Often on Sunday mornings, I end worship with an invitation to “go and be a blessing to the next person you meet.” By this I mean, be a light shining in someone else’s darkness. Take a minute to listen more deeply when you ask someone, “how are you?” This could also mean, look with your heart to see the light in the next person you meet. Each of us have that light of love, some of us just have it more buried than others. In this connection, we may help each other shine a bit brighter. Such is the work of ministry, as God’s beloved community. And in this way, we will be blessed.
In the “Sermon on the Mount” found in the New Testament, in Matthew’s gospel (Matthew 5:1-12) Jesus shares a similar understanding of blessing, or what it means to be blessed. Just after calling his first set of disciples to follow, he sits on a hillside with them to prepare them for the trouble and transformation they will encounter by committing to follow him.

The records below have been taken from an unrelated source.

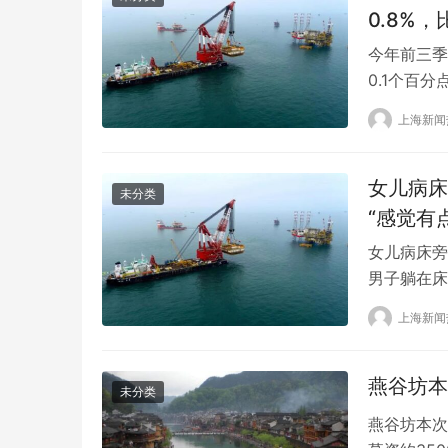
0.8%
今年前三季
0.1个百
一核算结果
上海新闻
0.8%，
元，增长1.
女儿病床
未分类
“感觉有
女儿病床旁
男子躺在床
欢快的舞蹈
上海新闻
议。 8月
跳舞，女儿
名…
燕谷坊本
未分类
燕谷坊本次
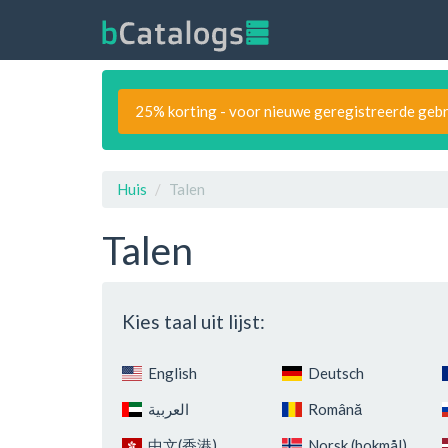
25% korting - voor nieuwe geregistreerde gebr
Huis
Talen
Talen
Kies taal uit lijst:
English
Deutsch
‏العربية‏
Română
中文(香港)
Norsk (bokmål)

The Message* has the clearest translation:
“You’re blessed when you’re at the end of your rope. With less of you there is more of God and his rule. You’re blessed when you feel you’ve lost what is most dear to you. Only then can you be embraced by the One most dear to you. You’re blessed when you’re content with just who you are—no more, no less. That’s the moment you find yourselves proud owners of everything that can’t be bought. You’re blessed when you’ve worked up a good appetite for God. He’s food and drink in the best meal you’ll ever eat. You’re blessed when you care. At the moment of being ‘care-full,’ you find yourselves cared for. You’re blessed when you get your inside world—your mind and heart—put right. Then you can see God in the outside world. You’re blessed when you can show people how to cooperate instead of compete or fight. That’s when you discover who you really are, and your place in God’s family. You’re blessed when your commitment to God provokes persecution. The persecution drives you even deeper into God’s kingdom. . . .
Blessed are you who follow these teachings and ways of living, which are contrary to much worldly wisdom and strength.
And, may we each find our own way to this blessing, even if it takes a lifetime, striving to move more deeply into this invitation to transformation and kingdom living.
* From The Message: The Bible in Contemporary Language by Eugene H. Peterson, Navpress, 2005.